Rejuvenating Native Prairie
Ron Wilson

Morton County Wildlife Management Area has been around.
The 640-acre WMA was purchased in 1917, making it the second oldest WMA managed or owned by the North Dakota Game and Fish Department behind Wakopa WMA in the Turtle Mountains.
For the last decade or so, the Department and an area rancher have been employing the age-old approach (envision free-roaming bison back in the day) of using cattle to invigorate the WMA’s native prairie.
“Morton County WMA is pretty much all native prairie, except for about 50 acres in the southwest corner. Our goal is to have the cattle chew down the old grass and break up the duff layer. We try to get them in here early and moved through the different cells so the grass can recover,” said Levi Jacobson, Department wildlife resource management supervisor in Bismarck. “Getting the cows out here early is important so they target the cool season, invasive species such as smooth brome and Kentucky bluegrass. The cattle will get rotated through the cells according to the grazing plan. And then when we come back and do this again in two years, we’ll rotate the cows through the cells in opposite order. The grazing regiment helps to provide diversity on the landscape.”

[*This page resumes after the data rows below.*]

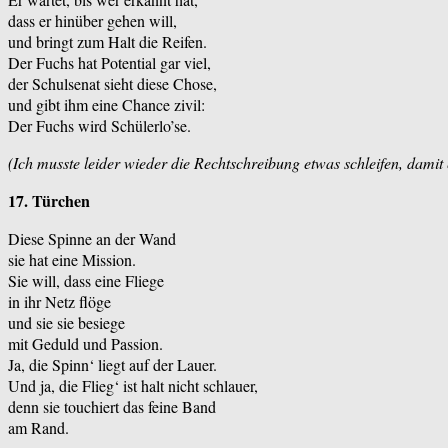
dass er hinüber gehen will,
und bringt zum Halt die Reifen.
Der Fuchs hat Potential gar viel,
der Schulsenat sieht diese Chose,
und gibt ihm eine Chance zivil:
Der Fuchs wird Schülerlo’se.
(Ich musste leider wieder die Rechtschreibung etwas schleifen, damit e
17. Türchen
Diese Spinne an der Wand
sie hat eine Mission.
Sie will, dass eine Fliege
in ihr Netz flöge
und sie sie besiege
mit Geduld und Passion.
Ja, die Spinn‘ liegt auf der Lauer.
Und ja, die Flieg‘ ist halt nicht schlauer,
denn sie touchiert das feine Band
am Rand.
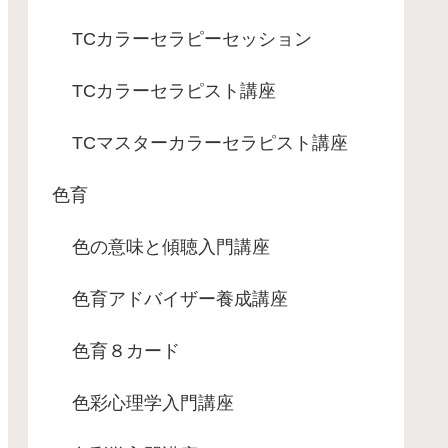
TCカラーセラピーセッション
TCカラーセラピスト講座
TCマスターカラーセラピスト講座
色育
色の意味と傾聴入門講座
色育アドバイザー養成講座
色育８カード
色彩心理学入門講座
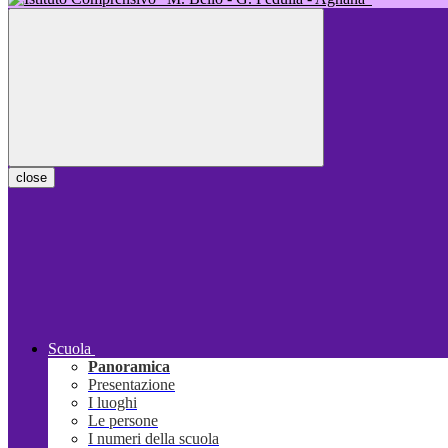
close
Scuola
Panoramica
Presentazione
I luoghi
Le persone
I numeri della scuola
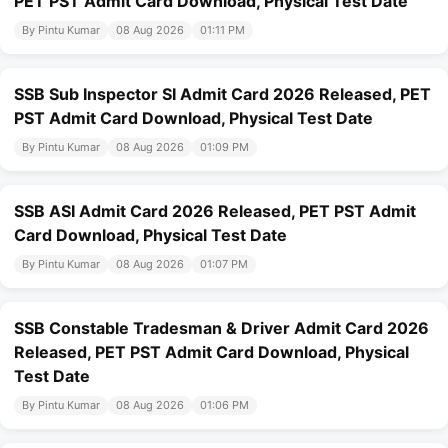
PET PST Admit Card Download, Physical Test Date
By Pintu Kumar
08 Aug 2026
01:11 PM
SSB Sub Inspector SI Admit Card 2026 Released, PET
PST Admit Card Download, Physical Test Date
By Pintu Kumar
08 Aug 2026
01:09 PM
SSB ASI Admit Card 2026 Released, PET PST Admit
Card Download, Physical Test Date
By Pintu Kumar
08 Aug 2026
01:07 PM
SSB Constable Tradesman & Driver Admit Card 2026
Released, PET PST Admit Card Download, Physical
Test Date
By Pintu Kumar
08 Aug 2026
01:06 PM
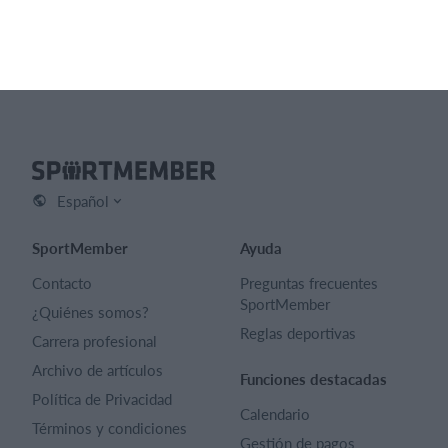
Lista de funciones
Español
SportMember
Ayuda
Contacto
Preguntas frecuentes
SportMember
¿Quiénes somos?
Reglas deportivas
Carrera profesional
Archivo de artículos
Funciones destacadas
Política de Privacidad
Calendario
Términos y condiciones
Gestión de pagos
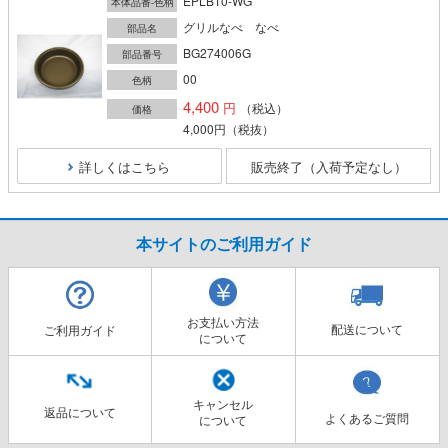
EPLB10-WG
本体品番-色柄
グリルなべ なべ
部品名
BG274006G
部品番号
00
色柄
4,400
（税込）
価格
4,000円
（税抜）
詳しくはこちら
販売終了（入荷予定なし）
本サイトのご利用ガイド
お支払い方法
配送について
ご利用ガイド
について
キャンセル
返品について
よくあるご質問
について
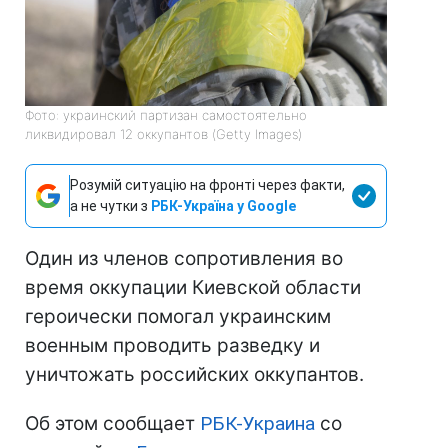
Фото: украинский партизан самостоятельно
ликвидировал 12 оккупантов (Getty Images)
Розумій ситуацію на фронті через факти,
а не чутки з
РБК-Україна у Google
Один из членов сопротивления во
время оккупации Киевской области
героически помогал украинским
военным проводить разведку и
уничтожать российских оккупантов.
Об этом сообщает
РБК-Украина
со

Scott Ressler, the area rancher who runs cattle from the family’s operation at Morton County WMA, said the positive influence the cows have on the landscape doesn’t simply boil down to how and what the animals eat.
“That hoof action just rejuvenates the old, dead mats of grass,” he said. “The native range is a tough, tough critter but you have to be able to utilize it and graze it.”
According to Ressler’s research, he said when the WMA’s gate opened nearly a decade ago to his family’s operation, it likely marked the first time cattle were released on the landscape for more than a century.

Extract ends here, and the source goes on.